Halo! Apa kabar???
.
.
.Pernikahan bukan semata tinggal bersama orang yang dicintai, bukan cuma perihal memiliki anak, tapi jauh lebih dalam dari pada itu. Pernikahan adalah kerja sama yang dilakukan terus menerus, berbagi tanggung jawab, dan menjalankan peran masing-masing dengan baik sehingga terciptanya harmonisasi.
Juan dan Arini sadar akan hal tersebut. Belajar dari pengalaman keduanya yang pernah gagal, Juan dan Arini berusaha tidak membebani satu sama lain dan menjalankan peran mereka sebaik mungkin, baik sebagi suami, istri, maupun orang tua.

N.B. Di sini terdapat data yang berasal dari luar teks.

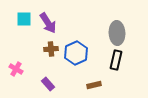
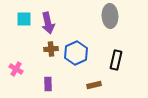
purple arrow: rotated 20 degrees clockwise
gray ellipse: moved 7 px left, 17 px up
purple rectangle: rotated 40 degrees clockwise
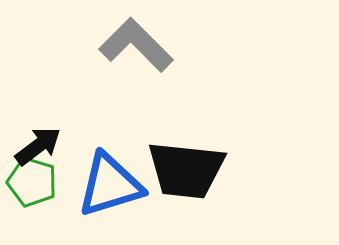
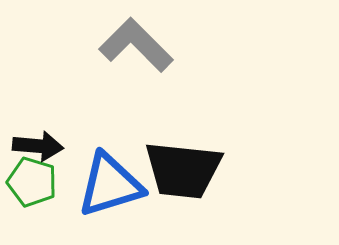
black arrow: rotated 42 degrees clockwise
black trapezoid: moved 3 px left
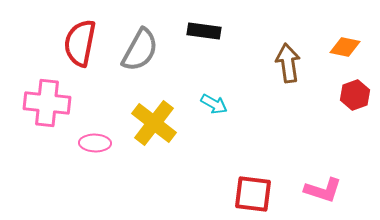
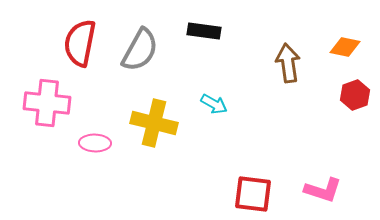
yellow cross: rotated 24 degrees counterclockwise
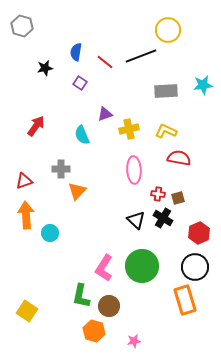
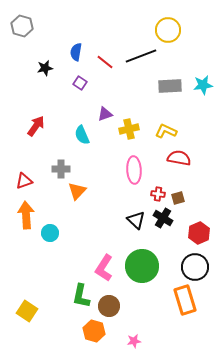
gray rectangle: moved 4 px right, 5 px up
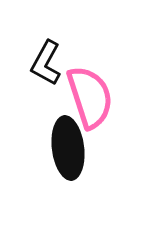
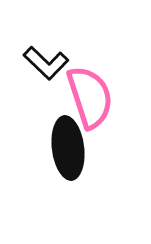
black L-shape: rotated 75 degrees counterclockwise
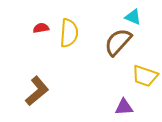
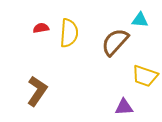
cyan triangle: moved 7 px right, 3 px down; rotated 18 degrees counterclockwise
brown semicircle: moved 3 px left
brown L-shape: rotated 16 degrees counterclockwise
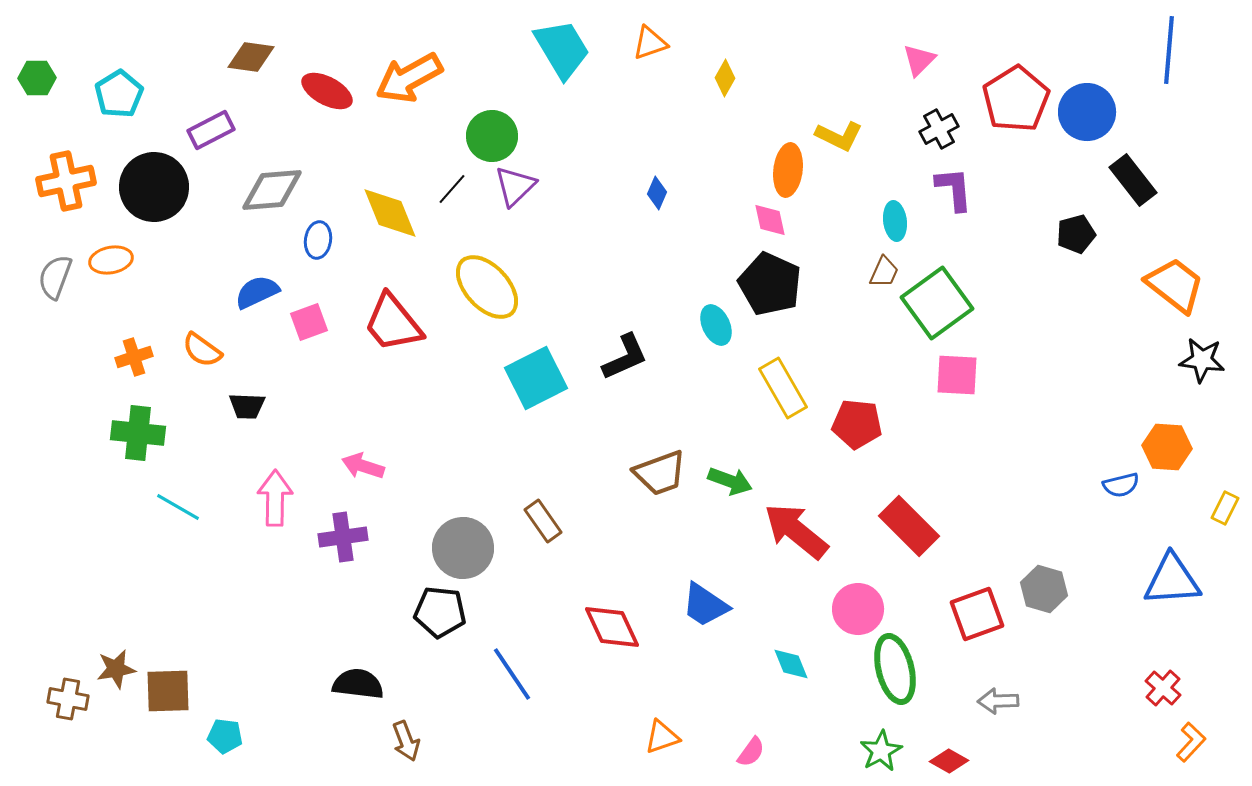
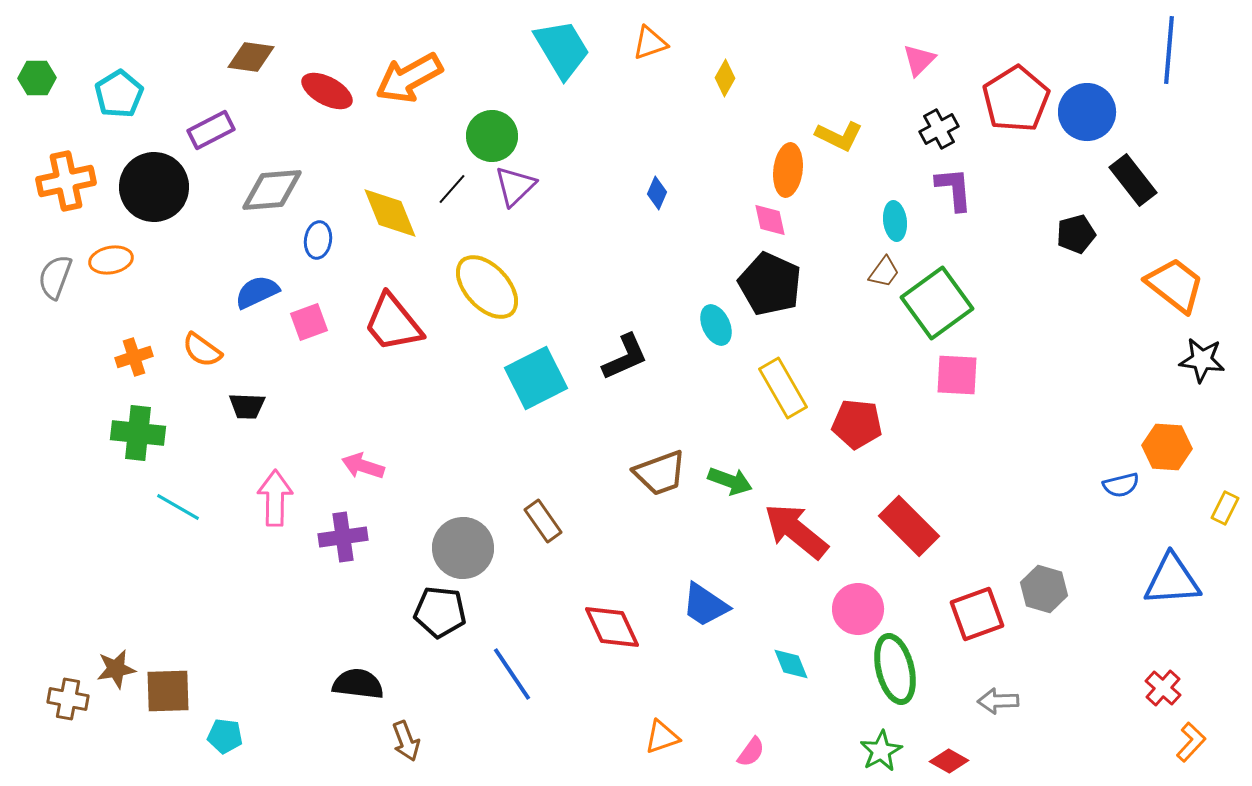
brown trapezoid at (884, 272): rotated 12 degrees clockwise
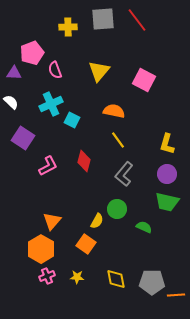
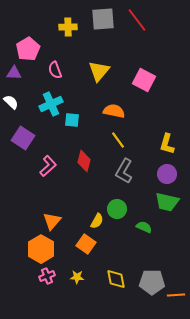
pink pentagon: moved 4 px left, 4 px up; rotated 10 degrees counterclockwise
cyan square: rotated 21 degrees counterclockwise
pink L-shape: rotated 15 degrees counterclockwise
gray L-shape: moved 3 px up; rotated 10 degrees counterclockwise
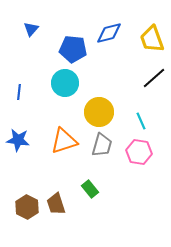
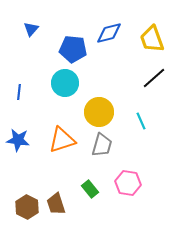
orange triangle: moved 2 px left, 1 px up
pink hexagon: moved 11 px left, 31 px down
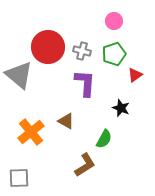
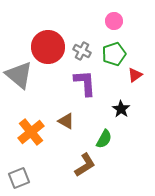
gray cross: rotated 12 degrees clockwise
purple L-shape: rotated 8 degrees counterclockwise
black star: moved 1 px down; rotated 12 degrees clockwise
gray square: rotated 20 degrees counterclockwise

Sebagai orang tua yang memiliki empat anak dengan karakteristik yang berbeda-beda, masa perkembangan yang berbeda, membuat Juan dan Arini harus extra bersabar. Si kembar, Dirga dan Kanza, kedua bayi itu yang paling banyak mendapat bantuan dan perhatian dari kedua orang tuanya untuk saat ini, karena dari segi kemampuan, mereka jelas tidak bisa mengurus diri sendiri karena baru enam bulan, namun hal tersebut mengundang kecemburuan dari sang kakak baru, Kenzo. Tidak terbiasa dengan kehadiran adik-adiknya yang menurutnya merebut perhatian Juan dan Arini, membuat Ken sedikit sensi dan selalu menjahili adik-adiknya.
Seperti sekarang, ketika kedua orang tuanya masih terlelap di kamar, Ken bangun lebih dulu dan masuk ke kamar adik-adiknya. Pria kecil yang sekarang sudah duduk di bangku sekolah dasar itu naik ke atas box dan menggambar di wajah Dirga dan Kanza. Ken menggambar kumis hingga kaca mata. Dirga terusik, dia membuka mata dan mengambil posisi duduk. Ken tertawa melihat wajah adiknya, namun hal itu membuat Dirga mulai menangis. Ken buru-buru turun, bersembunyi sebelum orang tuanya datang.
“Pagi Sayang...” Arini masuk ke dalam kamar si kembar, menyalakan lampu. “Kenapa nang–DIRGA?” Arini melotot kaget, saat dia melihat Kanza semakin kaget. “Abangggg Kennnnn! Adik-adiknya mau diajak ngelenong ke mana? Masih pagi lho!”
Ken terkikik dibalik rumah-rumahan. Arini menggendong Dirga lebih dulu sebelum menghampiri putranya yang bersembunyi. “Abang! Kenapa adiknya digambar-gambar gini? Emangnya mereka kanvas?”
“Lucu, 'kan Ma?”
“Lucu apanya?” Arini menatap Dirga, yang ditatap berubah tersenyum. “Haduuuuuhhh, capek banget dah ah.”
“Hehe Dirga suka kok itu.” Ken berlari keluar kamar.
“Kenapa Ma?” Juan dengan wajah bantalnya menyusul setelah mendengar teriakan sang istri.
“Nih anak kita mau ngelenong.”
Juan tertawa melihat wajah si kembar. “Abang lagi?” tanyanya sudah hapal tingkah Ken.
Arini menghela napas. Dia mengangguk. “Gak betah kayaknya dia liat adik-adiknya tidur lelap tuh, ada aja yang dilakuin.”
Juan terkekeh. “Lebih ke gak betah liat kamu gak ngomel.”
“Tau ah, aku mau mandiin anak-anak dulu. Kasian banget cemong.”
“Yaudah, biar aku yang bikin sarapan sekalian beresin rumah.” Juan mengecup bibir Arini sebelum akhirnya pergi.
Lagi, perihal kerja sama. Tidak ada yang duduk berpangku tangan dan hanya menyaksikan, Juan memasak dan membersihkan rumah selagi Arini mengurus anak-anak. Semua berjalan dengan baik meski tanpa asisten rumah tangga.
“Mas, tolong ambilin saus dong,” ujar Juan ketika melihat Dipta masuk ke dapur.
Dipta menyerahkan sausnya. “Bikin burger Dad?”
“Iya. Siang makan apa ya Mas yang enak?”
“Gak tau, aku gak makan siang di rumah soalnya.”
Juan langsung mematikan kompor, dia menghadap Dipta sepenuhnya. “Wih mau ke mana nih weekend? Jalan ya sama cewek?”